ECONOMYNEXT - Sri Lanka will charge an extra 1,500 rupee fee from vehicles for emission tests and annual revenue licenses will be upped by 15 percent, Prime Minister Ranil Wickremesinghe said as a trade unions and bus transporters threatened a general strike.

A budget for 2016, proposed a 5,000 rupee vehicle emission tax and 25 percent rise in the annual revenue licenses.

In Sri Lanka some taxes are raised by mid-nigh gazette as if by 'Royal Prerogative' and parliament is only informed later.
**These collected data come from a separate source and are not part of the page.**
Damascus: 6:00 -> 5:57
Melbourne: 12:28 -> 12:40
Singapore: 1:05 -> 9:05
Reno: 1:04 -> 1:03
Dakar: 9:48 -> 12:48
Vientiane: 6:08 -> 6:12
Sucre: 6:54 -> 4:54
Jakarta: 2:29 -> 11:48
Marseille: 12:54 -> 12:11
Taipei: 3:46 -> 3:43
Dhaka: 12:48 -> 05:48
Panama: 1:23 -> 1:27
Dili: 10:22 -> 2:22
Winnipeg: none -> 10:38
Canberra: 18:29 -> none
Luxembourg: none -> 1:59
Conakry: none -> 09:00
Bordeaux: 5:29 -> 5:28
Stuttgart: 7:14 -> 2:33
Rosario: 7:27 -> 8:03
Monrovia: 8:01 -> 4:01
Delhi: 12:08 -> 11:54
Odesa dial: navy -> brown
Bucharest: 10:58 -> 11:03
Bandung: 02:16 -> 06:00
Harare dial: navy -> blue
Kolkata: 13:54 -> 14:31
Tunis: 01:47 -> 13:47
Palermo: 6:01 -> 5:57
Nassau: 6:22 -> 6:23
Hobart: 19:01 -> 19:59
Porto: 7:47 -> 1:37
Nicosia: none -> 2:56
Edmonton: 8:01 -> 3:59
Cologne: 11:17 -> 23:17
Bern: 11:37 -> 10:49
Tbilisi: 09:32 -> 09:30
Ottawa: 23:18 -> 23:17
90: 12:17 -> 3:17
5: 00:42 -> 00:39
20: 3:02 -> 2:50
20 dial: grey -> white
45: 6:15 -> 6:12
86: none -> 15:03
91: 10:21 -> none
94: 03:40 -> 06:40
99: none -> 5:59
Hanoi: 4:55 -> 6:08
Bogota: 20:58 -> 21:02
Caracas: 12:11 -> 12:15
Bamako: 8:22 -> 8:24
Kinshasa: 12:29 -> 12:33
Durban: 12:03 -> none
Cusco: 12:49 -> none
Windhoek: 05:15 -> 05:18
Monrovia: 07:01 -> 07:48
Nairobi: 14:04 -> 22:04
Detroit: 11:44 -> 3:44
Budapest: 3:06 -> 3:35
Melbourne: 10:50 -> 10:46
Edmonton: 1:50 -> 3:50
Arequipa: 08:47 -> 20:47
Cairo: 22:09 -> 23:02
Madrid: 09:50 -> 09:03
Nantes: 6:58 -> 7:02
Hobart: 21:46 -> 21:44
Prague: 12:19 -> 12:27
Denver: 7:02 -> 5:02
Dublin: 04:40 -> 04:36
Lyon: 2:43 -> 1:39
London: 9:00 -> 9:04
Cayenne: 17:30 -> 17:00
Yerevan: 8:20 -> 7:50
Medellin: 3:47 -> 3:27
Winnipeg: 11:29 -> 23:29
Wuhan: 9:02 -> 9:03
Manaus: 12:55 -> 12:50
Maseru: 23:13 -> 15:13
In any case the parliament passes taxes regardless using their majorities of whether it is arbitrary or against the principles of a free country.

Several alcohol firms are expected to be killed off by a hefty 200 million rupees.

A 'valuation fee' for vehicles that are leased would be 5,000 rupees and 3,000 rupees for three and two-wheelers, the Prime Minister said.

Sri Lanka's rulers have to collect more money from the people to finance a steep increase is state worker salaries and pensions promised during elections.

The inability to finance the new expenditure of a revised budget is now threatening to derail the economy.

Up to November the Central Bank has printed money to finance the spending and manipulate interest rates generating an unsustainable import demand and sent the rupee sliding from 131 to 143 to the US dollar.

Up to July 2015, 61.3 cents out of every tax rupee collected from the people went to pay the salaries and pensions of state workers.

An attempt by Finance Minister Ravi Karunanayake to end tax free cars to the elected ruling class and state workers was also reversed after legislators and a doctors' union protested.

Sri Lank's Janatha Vimukthi Peramuna is among key sections of the ruling class that promotes a bloated state and burdens private sector workers and the self-employed in productive sectors.